Work required:
Restate the following entries exactly. Keep the pictures out.

Provided data:
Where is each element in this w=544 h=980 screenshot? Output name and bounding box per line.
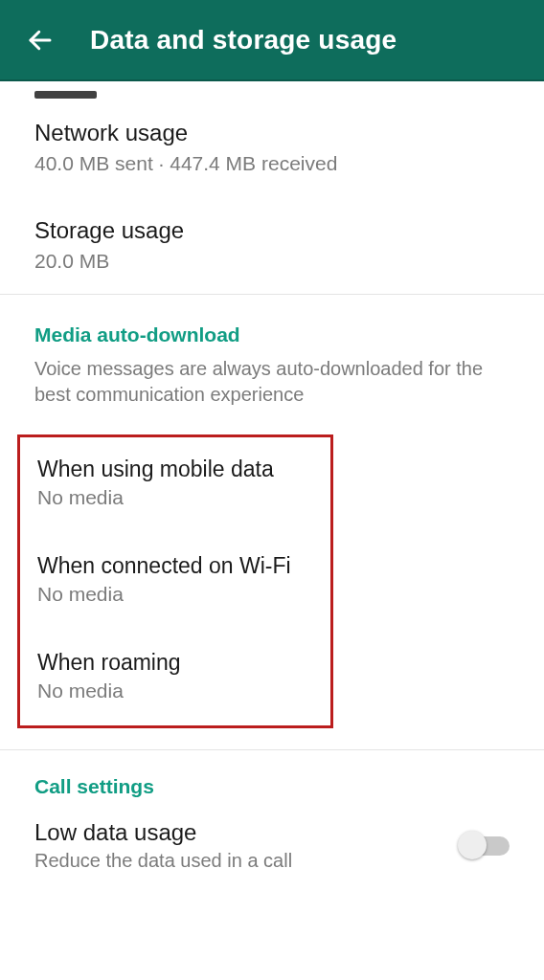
back-arrow-icon (26, 26, 55, 55)
low-data-text: Low data usage Reduce the data used in a… (34, 819, 460, 872)
storage-usage-title: Storage usage (34, 217, 510, 244)
low-data-title: Low data usage (34, 819, 441, 846)
low-data-sub: Reduce the data used in a call (34, 850, 441, 872)
media-section-desc: Voice messages are always auto-downloade… (34, 356, 510, 408)
app-bar: Data and storage usage (0, 0, 544, 81)
roaming-sub: No media (37, 679, 313, 702)
media-auto-download-header: Media auto-download Voice messages are a… (0, 295, 544, 413)
wifi-sub: No media (37, 583, 313, 606)
storage-usage-row[interactable]: Storage usage 20.0 MB (0, 196, 544, 294)
cutoff-text (34, 91, 97, 99)
wifi-row[interactable]: When connected on Wi-Fi No media (20, 528, 330, 625)
call-settings-header: Call settings (0, 750, 544, 800)
call-section-title: Call settings (34, 775, 510, 798)
low-data-usage-row[interactable]: Low data usage Reduce the data used in a… (0, 800, 544, 893)
content: Network usage 40.0 MB sent · 447.4 MB re… (0, 91, 544, 893)
storage-usage-sub: 20.0 MB (34, 250, 510, 273)
network-usage-title: Network usage (34, 120, 510, 146)
mobile-data-title: When using mobile data (37, 457, 313, 482)
media-section-title: Media auto-download (34, 323, 510, 346)
roaming-row[interactable]: When roaming No media (20, 625, 330, 722)
low-data-toggle[interactable] (460, 836, 510, 856)
network-usage-row[interactable]: Network usage 40.0 MB sent · 447.4 MB re… (0, 99, 544, 196)
mobile-data-row[interactable]: When using mobile data No media (20, 441, 330, 528)
network-usage-sub: 40.0 MB sent · 447.4 MB received (34, 152, 510, 175)
roaming-title: When roaming (37, 650, 313, 676)
back-button[interactable] (17, 17, 63, 63)
page-title: Data and storage usage (90, 25, 397, 56)
wifi-title: When connected on Wi-Fi (37, 553, 313, 579)
mobile-data-sub: No media (37, 486, 313, 509)
annotation-highlight-box: When using mobile data No media When con… (17, 434, 333, 728)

Exercise result:
Where is each element in this w=544 h=980 screenshot? Output name and bounding box per line.
back-arrow-icon (26, 26, 55, 55)
low-data-text: Low data usage Reduce the data used in a… (34, 819, 460, 872)
storage-usage-title: Storage usage (34, 217, 510, 244)
low-data-title: Low data usage (34, 819, 441, 846)
low-data-sub: Reduce the data used in a call (34, 850, 441, 872)
media-section-desc: Voice messages are always auto-downloade… (34, 356, 510, 408)
app-bar: Data and storage usage (0, 0, 544, 81)
roaming-sub: No media (37, 679, 313, 702)
media-auto-download-header: Media auto-download Voice messages are a… (0, 295, 544, 413)
wifi-sub: No media (37, 583, 313, 606)
storage-usage-row[interactable]: Storage usage 20.0 MB (0, 196, 544, 294)
cutoff-text (34, 91, 97, 99)
wifi-row[interactable]: When connected on Wi-Fi No media (20, 528, 330, 625)
call-settings-header: Call settings (0, 750, 544, 800)
call-section-title: Call settings (34, 775, 510, 798)
low-data-usage-row[interactable]: Low data usage Reduce the data used in a… (0, 800, 544, 893)
content: Network usage 40.0 MB sent · 447.4 MB re… (0, 91, 544, 893)
storage-usage-sub: 20.0 MB (34, 250, 510, 273)
network-usage-title: Network usage (34, 120, 510, 146)
mobile-data-title: When using mobile data (37, 457, 313, 482)
media-section-title: Media auto-download (34, 323, 510, 346)
roaming-row[interactable]: When roaming No media (20, 625, 330, 722)
low-data-toggle[interactable] (460, 836, 510, 856)
network-usage-row[interactable]: Network usage 40.0 MB sent · 447.4 MB re… (0, 99, 544, 196)
mobile-data-row[interactable]: When using mobile data No media (20, 441, 330, 528)
network-usage-sub: 40.0 MB sent · 447.4 MB received (34, 152, 510, 175)
roaming-title: When roaming (37, 650, 313, 676)
back-button[interactable] (17, 17, 63, 63)
page-title: Data and storage usage (90, 25, 397, 56)
wifi-title: When connected on Wi-Fi (37, 553, 313, 579)
mobile-data-sub: No media (37, 486, 313, 509)
annotation-highlight-box: When using mobile data No media When con… (17, 434, 333, 728)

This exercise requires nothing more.